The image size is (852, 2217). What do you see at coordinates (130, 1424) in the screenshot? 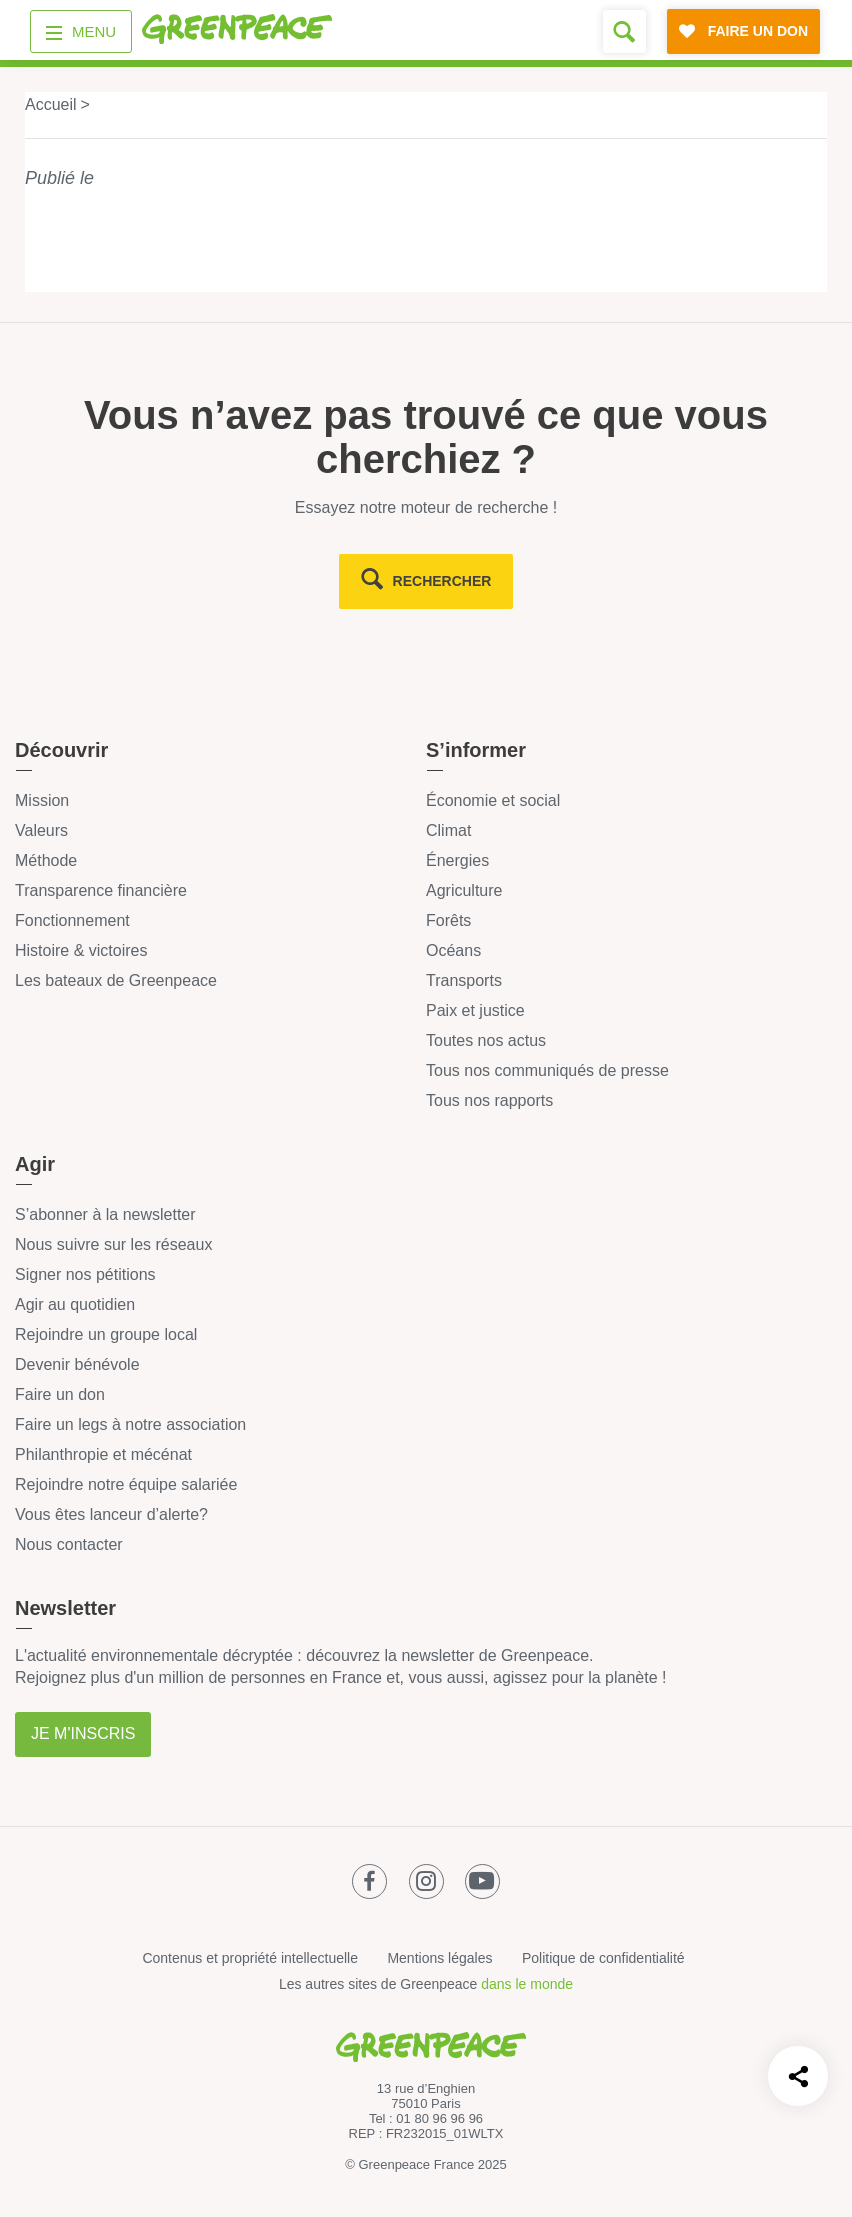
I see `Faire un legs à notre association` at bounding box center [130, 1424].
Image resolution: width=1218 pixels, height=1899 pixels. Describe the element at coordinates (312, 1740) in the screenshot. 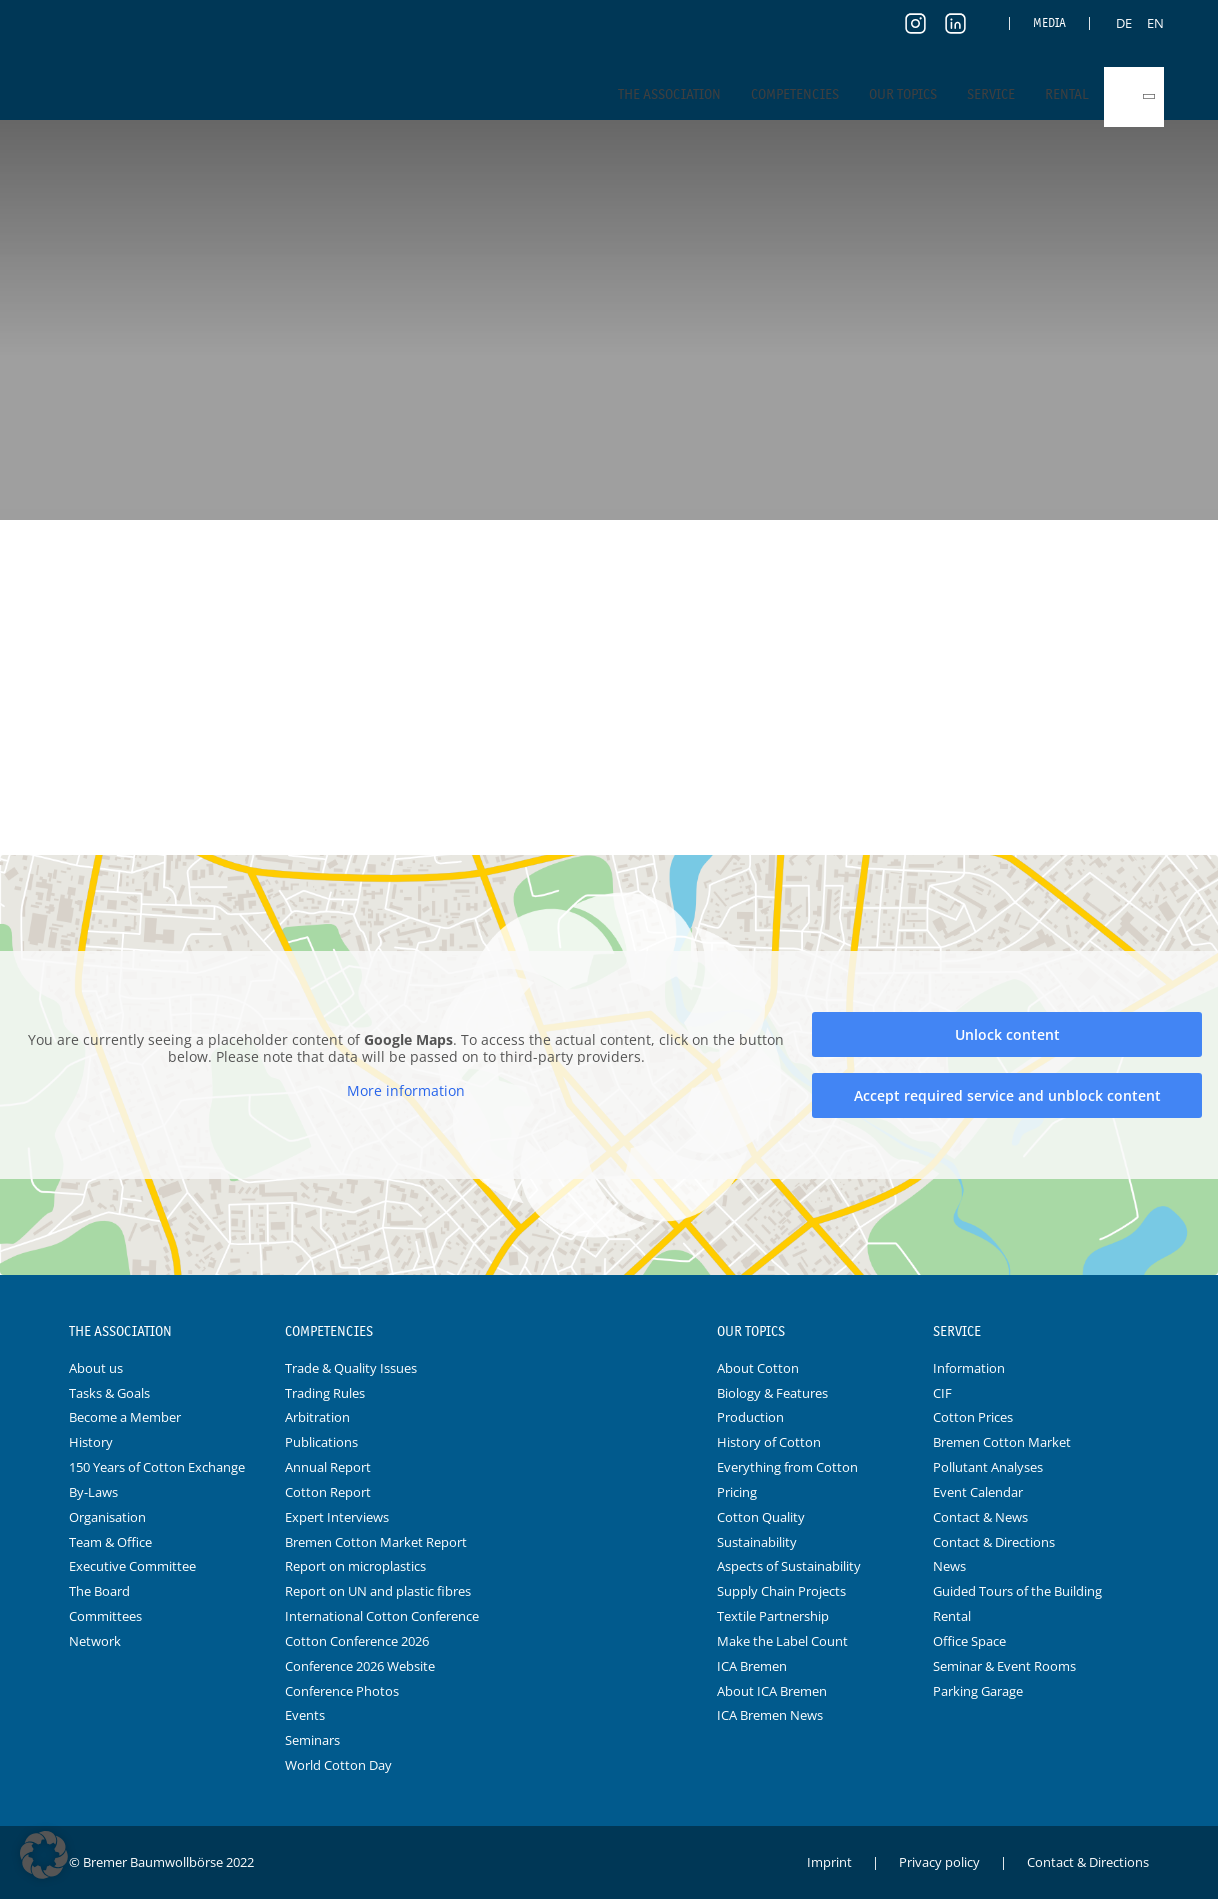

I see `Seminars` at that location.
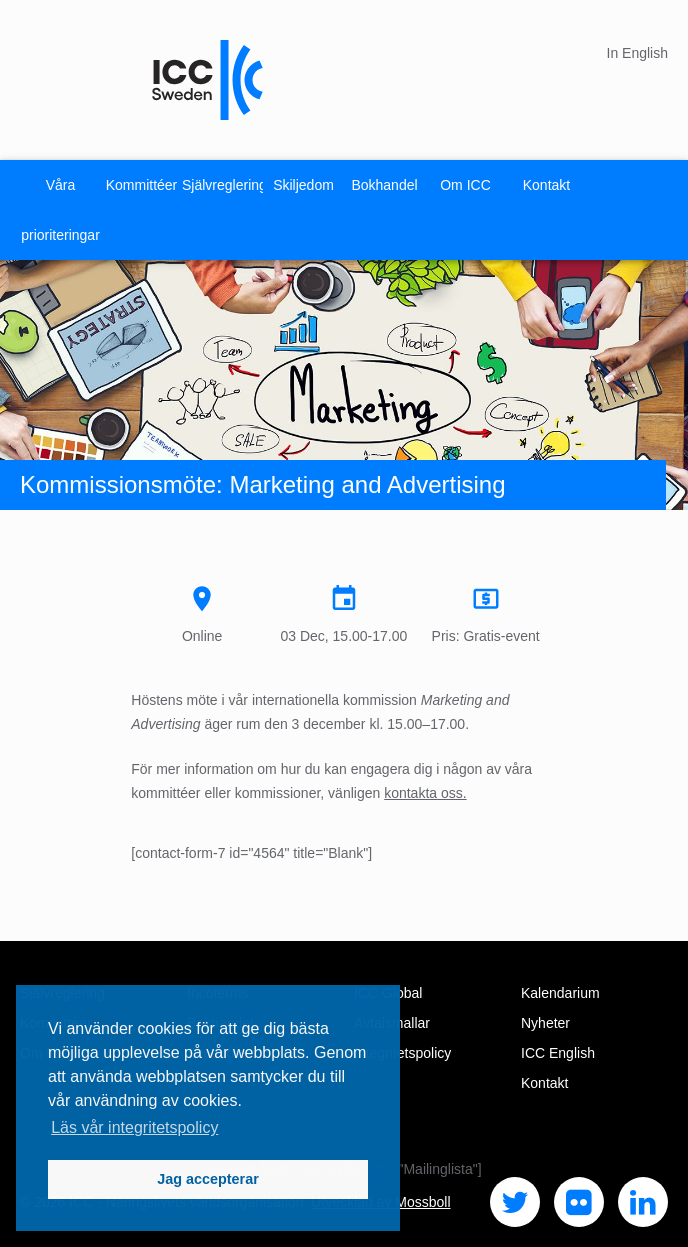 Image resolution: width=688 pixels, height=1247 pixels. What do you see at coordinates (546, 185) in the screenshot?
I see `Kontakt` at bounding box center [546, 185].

WHAT TO WORK ON -
Leaving out every picture, copy exactly the lines from the one that contains "Image resolution: width=1218" through the end of the entries above.

EXPECTED OUTPUT -
Image resolution: width=1218 pixels, height=1899 pixels. Describe the element at coordinates (312, 1740) in the screenshot. 

I see `Seminars` at that location.
 Image resolution: width=688 pixels, height=1247 pixels. What do you see at coordinates (546, 185) in the screenshot?
I see `Kontakt` at bounding box center [546, 185].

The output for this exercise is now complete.